Les salaires de la zone euro ralentissent leur hausse à 3,55% et incitent à une baisse des taux

La montée de salaires négociés d'un commun accord dans la zone euro, il fait partie du cocktail d'indicateurs (avec l'inflation et la croissance économique) dans lequel le Banque centrale européenne (BCE) pour déterminer le ton de sa politique monétaire et décider, entre autres, s'il est temps de augmenter, maintenir ou diminuer les taux d’intérêt. Selon les statistiques publiées ce jeudi par la BCE, la hausse des salaires négociés dans la zone euro s'est nettement ralentie au cours de la période deuxième trimestre de l'année, jusqu'à 3,55% en moyenne, par rapport aux 4,74% qui avaient été affichés au cours de la première période de l'année. Ce n’est pas pour rien que l’augmentation annuelle des salaires négociés dans la zone euro entre avril et juin est le plus bas depuis le dernier trimestre 2022.

Cette modération des salaires laisse espérer un prochaine baisse des taux de la BCE lors de sa réunion de septembre. Justement, on a appris jeudi que déjà en juillet une large majorité des membres du conseil des gouverneurs de la BCE avait préconisé d'envisager une nouvelle baisse des taux lors de la réunion de septembre, comme en témoigne le procès-verbal de la réunion publié par l'autorité monétaire. Les dernières données d'inflation dans la zone euro, quant à elles, font état d'une hausse d'un dixième, à 2,6%, au mois de juillet, tandis que le croissance économique reste faible : au deuxième trimestre, le PIB a augmenté de 0,3% par rapport au premier (0,6% par rapport à la même période de l'année précédente).

Analyse économique

Lors de la réunion de juillet, l'économiste en chef de la BCE, Philippe Lane, a confirmé les pressions salariales « élevées » manifestées tout au long de l'année, en grande partie motivées par les attentes des travailleurs en matière de récupération du pouvoir d'achat perdu en raison de l’inflation accumulée depuis mi-2021.

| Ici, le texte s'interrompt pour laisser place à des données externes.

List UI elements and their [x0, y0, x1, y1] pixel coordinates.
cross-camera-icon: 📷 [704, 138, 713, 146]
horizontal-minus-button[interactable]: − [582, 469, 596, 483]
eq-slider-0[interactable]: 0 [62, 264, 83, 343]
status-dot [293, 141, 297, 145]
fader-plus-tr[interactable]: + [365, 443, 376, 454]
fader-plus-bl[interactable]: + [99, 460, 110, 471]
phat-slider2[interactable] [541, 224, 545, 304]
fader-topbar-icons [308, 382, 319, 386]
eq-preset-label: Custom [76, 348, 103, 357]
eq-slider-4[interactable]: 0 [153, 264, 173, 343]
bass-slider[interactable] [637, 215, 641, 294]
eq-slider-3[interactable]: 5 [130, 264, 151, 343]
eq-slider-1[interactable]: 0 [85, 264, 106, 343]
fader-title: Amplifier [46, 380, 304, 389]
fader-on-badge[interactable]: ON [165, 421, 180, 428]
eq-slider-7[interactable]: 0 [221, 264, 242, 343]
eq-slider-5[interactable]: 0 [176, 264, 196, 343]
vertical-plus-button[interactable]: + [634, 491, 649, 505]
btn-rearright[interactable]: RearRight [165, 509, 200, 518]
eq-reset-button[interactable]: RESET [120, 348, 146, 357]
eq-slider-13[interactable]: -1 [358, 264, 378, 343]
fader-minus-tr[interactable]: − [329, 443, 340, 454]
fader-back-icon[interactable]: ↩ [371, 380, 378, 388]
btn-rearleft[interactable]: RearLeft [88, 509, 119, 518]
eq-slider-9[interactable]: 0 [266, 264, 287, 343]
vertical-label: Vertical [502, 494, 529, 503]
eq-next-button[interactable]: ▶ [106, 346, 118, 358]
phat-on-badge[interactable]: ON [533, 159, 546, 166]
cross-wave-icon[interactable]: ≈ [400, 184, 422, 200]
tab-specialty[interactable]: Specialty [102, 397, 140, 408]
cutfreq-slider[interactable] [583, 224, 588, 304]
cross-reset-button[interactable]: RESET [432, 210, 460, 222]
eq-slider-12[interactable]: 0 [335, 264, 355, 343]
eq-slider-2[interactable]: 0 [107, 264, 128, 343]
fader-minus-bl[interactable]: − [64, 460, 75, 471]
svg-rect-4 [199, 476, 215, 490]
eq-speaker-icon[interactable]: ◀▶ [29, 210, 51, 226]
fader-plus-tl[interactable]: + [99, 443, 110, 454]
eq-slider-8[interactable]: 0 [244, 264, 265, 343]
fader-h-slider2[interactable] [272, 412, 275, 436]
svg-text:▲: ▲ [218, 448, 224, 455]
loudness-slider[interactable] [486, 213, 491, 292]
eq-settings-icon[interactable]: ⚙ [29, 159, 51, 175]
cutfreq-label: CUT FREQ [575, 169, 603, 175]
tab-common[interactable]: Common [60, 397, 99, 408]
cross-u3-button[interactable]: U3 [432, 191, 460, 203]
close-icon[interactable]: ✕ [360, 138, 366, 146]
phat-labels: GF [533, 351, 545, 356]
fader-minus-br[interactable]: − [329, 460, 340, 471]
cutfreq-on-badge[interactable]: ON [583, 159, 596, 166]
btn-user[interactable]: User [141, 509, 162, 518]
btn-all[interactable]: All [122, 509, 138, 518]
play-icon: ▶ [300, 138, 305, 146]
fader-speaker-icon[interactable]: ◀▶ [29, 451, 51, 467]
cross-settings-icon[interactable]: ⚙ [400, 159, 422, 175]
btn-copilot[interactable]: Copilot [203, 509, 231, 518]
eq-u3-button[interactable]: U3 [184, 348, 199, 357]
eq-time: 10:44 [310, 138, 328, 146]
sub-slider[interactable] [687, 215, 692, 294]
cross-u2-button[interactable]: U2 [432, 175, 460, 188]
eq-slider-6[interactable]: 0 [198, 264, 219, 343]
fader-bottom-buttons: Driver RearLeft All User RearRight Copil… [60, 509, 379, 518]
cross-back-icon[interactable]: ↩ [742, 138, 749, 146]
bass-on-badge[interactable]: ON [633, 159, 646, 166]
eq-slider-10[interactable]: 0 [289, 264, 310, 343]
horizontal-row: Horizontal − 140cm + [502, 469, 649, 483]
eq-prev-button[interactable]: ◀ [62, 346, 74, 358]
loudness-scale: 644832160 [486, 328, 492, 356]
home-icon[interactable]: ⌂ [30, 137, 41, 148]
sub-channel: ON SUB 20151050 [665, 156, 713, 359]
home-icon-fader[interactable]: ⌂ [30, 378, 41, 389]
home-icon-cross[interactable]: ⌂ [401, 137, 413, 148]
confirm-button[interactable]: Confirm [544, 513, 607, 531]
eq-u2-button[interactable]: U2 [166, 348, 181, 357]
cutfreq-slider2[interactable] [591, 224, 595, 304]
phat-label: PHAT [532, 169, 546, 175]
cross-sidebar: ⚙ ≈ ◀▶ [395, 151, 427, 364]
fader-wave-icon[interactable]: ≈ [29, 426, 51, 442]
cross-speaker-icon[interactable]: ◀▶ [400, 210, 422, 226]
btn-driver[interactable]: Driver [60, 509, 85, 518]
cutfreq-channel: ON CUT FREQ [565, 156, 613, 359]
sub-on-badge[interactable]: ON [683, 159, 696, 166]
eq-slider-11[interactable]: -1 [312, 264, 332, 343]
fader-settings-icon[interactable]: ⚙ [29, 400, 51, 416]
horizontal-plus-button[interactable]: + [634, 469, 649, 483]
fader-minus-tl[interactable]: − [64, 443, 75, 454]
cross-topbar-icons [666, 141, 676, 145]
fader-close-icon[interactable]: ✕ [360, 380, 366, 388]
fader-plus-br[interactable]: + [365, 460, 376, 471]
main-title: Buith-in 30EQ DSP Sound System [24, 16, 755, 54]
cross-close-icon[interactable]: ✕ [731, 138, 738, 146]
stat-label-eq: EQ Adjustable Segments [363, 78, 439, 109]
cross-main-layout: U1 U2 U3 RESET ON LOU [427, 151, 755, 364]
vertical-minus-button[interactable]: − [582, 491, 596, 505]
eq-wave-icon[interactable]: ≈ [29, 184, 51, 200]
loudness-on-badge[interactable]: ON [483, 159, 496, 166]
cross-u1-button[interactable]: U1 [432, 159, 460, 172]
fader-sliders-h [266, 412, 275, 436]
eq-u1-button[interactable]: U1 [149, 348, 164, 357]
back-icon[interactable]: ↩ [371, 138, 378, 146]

Lane a cependant également déclaré qu'au-delà du court terme, les enquêtes auprès des hommes d'affaires et des économistes permettaient de prédire « une ralentissement de la croissance des salaires en 2025« , comme le révèlent les procès-verbaux publiés ce jeudi. Selon leur analyse, « le ralentissement attendu de la croissance des salaires l'année prochaine est imputable à la reprise de l'économie. inflation passée jouera un rôle moindre que la diminution inflation « attendue » dans les négociations salariales. Autrement dit, les agents sociaux commenceront à se laisser davantage guider par l'attente d'une inflation plus faible dans leurs négociations salariales.

Et c’est ce que la moindre information pourrait déjà indiquer. Augmentation de salaire négociée en juillet (3,55%), par rapport à ceux qui traînaient dès le premier trimestre 2023 (toujours au dessus de 4%).

L'Espagne, derrière

Il est en tout cas encore tôt pour considérer cette tendance comme consolidée. D'autant que, comme l'ont souligné certains conseillers de la BCE lors de leur réunion de juillet, « les salaires réels d'une grande partie des travailleurs dans certains pays sont encore en dessous de leurs niveaux d'avant la pandémie ».

Selon un récent rapport publié par l'OCDE, la moitié des pays sur son orbite ont déjà retrouvé le niveau de salaires d'avant le covid, même si ce n'est pas le cas en Espagne. Il pouvoir d'achat des travailleurs espagnols C’est 2,5 % de moins qu’avant le déclenchement de la pandémie et 5 % de moins qu’au début de la guerre en Ukraine.

Encore, Salaires négociés en Espagne Leur croissance est inférieure à la moyenne de la zone euro. Avec les données du ministère du Travail jusqu'au mois de juillet, l'augmentation moyenne des salaires convenue dans les conventions collectives en Espagne a été de 2,99% (un chiffre similaire à celui de juin), soit un demi-point en dessous de la moyenne européenne (3,5%). L'augmentation moyenne des salaires négociés en Espagne est passée de 3,46% fin 2023 à 2,99% en juillet dernier.

Sur un total de 2.956 conventions collectives conclues en Espagne jusqu'au mois de juillet, seules 609 (20%, une sur cinq) incluent une clause de révision des salaires liée à d'éventuels futurs écarts par rapport à l'inflation.